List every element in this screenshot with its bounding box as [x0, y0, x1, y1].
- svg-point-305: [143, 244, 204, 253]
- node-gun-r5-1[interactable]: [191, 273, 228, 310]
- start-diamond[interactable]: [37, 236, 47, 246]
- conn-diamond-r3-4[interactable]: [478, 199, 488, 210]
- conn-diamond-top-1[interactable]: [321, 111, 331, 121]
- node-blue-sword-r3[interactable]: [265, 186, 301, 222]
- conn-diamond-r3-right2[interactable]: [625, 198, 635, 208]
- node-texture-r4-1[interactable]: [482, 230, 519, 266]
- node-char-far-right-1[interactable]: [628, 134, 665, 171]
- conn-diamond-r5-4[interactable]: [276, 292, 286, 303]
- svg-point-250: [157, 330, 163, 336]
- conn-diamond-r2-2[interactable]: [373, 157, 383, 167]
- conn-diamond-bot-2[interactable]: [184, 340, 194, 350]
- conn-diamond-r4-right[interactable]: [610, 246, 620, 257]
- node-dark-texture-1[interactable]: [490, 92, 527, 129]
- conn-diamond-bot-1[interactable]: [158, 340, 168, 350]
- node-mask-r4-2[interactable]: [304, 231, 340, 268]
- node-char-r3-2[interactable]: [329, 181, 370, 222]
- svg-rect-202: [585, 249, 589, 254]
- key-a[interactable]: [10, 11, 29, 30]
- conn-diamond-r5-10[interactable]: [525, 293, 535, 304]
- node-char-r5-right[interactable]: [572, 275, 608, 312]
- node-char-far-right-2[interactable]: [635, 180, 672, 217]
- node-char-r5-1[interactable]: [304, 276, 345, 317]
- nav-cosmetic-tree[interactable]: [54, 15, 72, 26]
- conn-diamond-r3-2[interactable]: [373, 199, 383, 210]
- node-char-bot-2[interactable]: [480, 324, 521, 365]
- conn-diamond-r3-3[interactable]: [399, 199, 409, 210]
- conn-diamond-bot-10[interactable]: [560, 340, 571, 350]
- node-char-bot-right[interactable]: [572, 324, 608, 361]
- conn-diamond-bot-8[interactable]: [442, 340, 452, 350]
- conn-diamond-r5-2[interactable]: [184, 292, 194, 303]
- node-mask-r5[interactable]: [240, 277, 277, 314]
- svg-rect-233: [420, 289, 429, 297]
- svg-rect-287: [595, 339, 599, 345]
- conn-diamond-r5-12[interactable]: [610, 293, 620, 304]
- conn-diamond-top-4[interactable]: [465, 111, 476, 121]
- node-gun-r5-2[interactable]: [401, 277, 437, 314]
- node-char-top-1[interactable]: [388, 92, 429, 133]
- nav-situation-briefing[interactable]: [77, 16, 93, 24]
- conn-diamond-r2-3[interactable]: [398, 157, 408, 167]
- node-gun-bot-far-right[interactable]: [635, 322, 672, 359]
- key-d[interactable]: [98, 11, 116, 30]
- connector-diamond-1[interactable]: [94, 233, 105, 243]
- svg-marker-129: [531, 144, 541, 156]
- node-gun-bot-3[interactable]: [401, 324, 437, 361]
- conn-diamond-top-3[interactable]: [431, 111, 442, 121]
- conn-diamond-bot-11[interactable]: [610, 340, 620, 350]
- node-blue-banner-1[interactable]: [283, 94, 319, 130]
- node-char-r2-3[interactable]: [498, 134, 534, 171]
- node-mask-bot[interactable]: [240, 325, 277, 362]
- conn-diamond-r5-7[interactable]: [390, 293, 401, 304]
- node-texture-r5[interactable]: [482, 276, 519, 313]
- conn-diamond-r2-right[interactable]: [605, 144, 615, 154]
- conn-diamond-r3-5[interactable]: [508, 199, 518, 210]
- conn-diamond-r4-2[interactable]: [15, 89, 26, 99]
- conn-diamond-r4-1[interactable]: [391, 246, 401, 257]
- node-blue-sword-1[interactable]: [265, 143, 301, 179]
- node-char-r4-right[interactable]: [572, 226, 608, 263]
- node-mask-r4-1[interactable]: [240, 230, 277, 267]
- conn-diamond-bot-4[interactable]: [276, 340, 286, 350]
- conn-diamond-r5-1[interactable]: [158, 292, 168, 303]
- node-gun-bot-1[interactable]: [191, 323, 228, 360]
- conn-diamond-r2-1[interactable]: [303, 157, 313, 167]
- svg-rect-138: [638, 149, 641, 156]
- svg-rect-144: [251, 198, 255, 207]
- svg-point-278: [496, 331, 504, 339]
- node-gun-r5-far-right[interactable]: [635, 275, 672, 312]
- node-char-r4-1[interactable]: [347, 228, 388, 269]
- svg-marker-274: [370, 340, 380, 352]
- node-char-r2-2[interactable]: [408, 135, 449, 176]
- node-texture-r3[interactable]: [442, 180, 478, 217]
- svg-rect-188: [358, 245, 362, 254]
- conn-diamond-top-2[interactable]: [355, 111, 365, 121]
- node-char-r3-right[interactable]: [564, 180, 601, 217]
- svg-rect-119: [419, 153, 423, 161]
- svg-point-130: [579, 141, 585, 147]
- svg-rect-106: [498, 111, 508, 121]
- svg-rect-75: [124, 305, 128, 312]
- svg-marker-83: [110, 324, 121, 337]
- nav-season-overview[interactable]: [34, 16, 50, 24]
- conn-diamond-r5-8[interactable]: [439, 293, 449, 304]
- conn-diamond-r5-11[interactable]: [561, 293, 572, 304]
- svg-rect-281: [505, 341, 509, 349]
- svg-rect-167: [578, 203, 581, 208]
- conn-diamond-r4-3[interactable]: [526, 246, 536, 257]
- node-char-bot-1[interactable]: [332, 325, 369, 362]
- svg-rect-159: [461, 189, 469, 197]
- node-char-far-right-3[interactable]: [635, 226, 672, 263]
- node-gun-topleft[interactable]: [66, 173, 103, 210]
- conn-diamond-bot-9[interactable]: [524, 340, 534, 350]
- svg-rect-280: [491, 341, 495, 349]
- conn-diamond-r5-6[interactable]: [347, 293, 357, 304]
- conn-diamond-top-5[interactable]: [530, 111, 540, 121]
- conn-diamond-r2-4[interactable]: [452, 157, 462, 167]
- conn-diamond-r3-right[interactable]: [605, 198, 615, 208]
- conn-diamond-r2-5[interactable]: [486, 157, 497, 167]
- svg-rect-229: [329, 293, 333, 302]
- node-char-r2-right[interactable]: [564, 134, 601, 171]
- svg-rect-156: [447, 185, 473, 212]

__________________________________________________

**Problem description**
Which of the lines above include the word "sword"? List those lines.

**Output of the task**
- node-blue-sword-r3[interactable]: [265, 186, 301, 222]
- node-blue-sword-1[interactable]: [265, 143, 301, 179]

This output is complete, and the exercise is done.